Eberhard Becker

 

Karl Marx und Friedrich Engels
über
Gewerkschaften und ökonomischen Kampf

 

Einleitende Bemerkung der SVU-Redaktion

Das Vorurteil, daß der große Revolutionär Karl Marx etwas gegen die tägliche Kleinarbeit von Gewerkschaften im Kapitalismus hatte, ist sehr weit verbreitet.

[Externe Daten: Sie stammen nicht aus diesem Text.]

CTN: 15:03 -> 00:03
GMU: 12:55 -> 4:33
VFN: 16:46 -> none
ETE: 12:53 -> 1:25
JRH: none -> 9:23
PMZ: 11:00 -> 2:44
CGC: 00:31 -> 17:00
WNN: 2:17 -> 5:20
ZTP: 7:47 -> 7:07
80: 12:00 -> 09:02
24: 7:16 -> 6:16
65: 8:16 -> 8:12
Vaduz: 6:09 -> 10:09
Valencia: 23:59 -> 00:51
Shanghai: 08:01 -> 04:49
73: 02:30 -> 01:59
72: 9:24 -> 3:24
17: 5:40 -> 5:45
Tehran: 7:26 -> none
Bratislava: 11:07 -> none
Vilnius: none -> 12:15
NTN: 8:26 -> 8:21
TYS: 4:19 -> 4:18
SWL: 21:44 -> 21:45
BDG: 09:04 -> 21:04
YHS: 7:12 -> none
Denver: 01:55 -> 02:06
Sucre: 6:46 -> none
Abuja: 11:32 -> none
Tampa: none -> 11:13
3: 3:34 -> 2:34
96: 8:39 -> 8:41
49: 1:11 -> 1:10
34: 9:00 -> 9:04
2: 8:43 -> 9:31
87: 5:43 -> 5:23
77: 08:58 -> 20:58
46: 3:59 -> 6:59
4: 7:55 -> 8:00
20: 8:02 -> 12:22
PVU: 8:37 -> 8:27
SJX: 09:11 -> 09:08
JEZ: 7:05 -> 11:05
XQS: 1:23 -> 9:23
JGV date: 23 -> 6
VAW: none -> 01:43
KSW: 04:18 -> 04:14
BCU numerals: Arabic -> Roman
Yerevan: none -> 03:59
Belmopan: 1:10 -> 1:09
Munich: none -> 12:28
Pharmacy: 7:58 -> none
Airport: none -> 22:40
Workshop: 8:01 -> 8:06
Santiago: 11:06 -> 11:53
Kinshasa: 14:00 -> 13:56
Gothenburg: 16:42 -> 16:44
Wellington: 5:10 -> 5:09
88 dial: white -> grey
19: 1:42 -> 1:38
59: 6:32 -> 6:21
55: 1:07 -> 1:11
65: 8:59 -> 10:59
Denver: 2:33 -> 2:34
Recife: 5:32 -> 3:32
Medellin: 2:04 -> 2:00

Sogar ein so bekannter Sozialgeschichtler wie Hans-Ulrich Wehler spricht in seinem kürzlich erschienen Werk Deutsche Gesellschaftsgeschichte 1849-1914 von der „unverhohlenen Aversion, mit der Marx und Lassalle den frühen Gewerkvereinen begegnet waren.“ (S.793) Wehler selbst spricht an anderer Stelle davon, daß Lassalle „jede gewerkschaftliche Aktivität als eitles Unterfangen“ ansah, die von Marx unterstützte und beeinflußte Eisenacher Sozialdemokratie dagegen eine „im Prinzip gewerkschaftsfreundliche Haltung“ einnahm (S.159). Dieses Vorurteil gegenüber Marx (und den Marxisten) zu widerlegen, wäre schon Grund genug, den folgenden Aufsatz, der von einem Mitglied des Heidelberger SDS 1969 geschrieben wurde, nochmals – leicht gekürzt – zu veröffentlichen. [1]

Bei der Wiederveröffentlichung des Aufsatzes geht es uns allerdings nicht nur um eine Ehrenrettung von Marx. Der Aufsatz arbeitet heraus, wie das gesellschaftliche Sein der Arbeiter – ihre Stellung in der kapitalistischen Produktion, die tägliche Ausbeutung durch das Kapital – sie zum Kampf und zur Organisation treiben und wie der Kampf gegen die tägliche Ausbeutung zum Ausgangspunkt eines politischen Klassenkampfes wird. Gewerkschaften sind nach Marx die „natürlichen“ Organisationszentren der Arbeiterklasse. Jede Trennung zwischen ökonomischem und politischem Kampf wäre daher auch eine künstliche.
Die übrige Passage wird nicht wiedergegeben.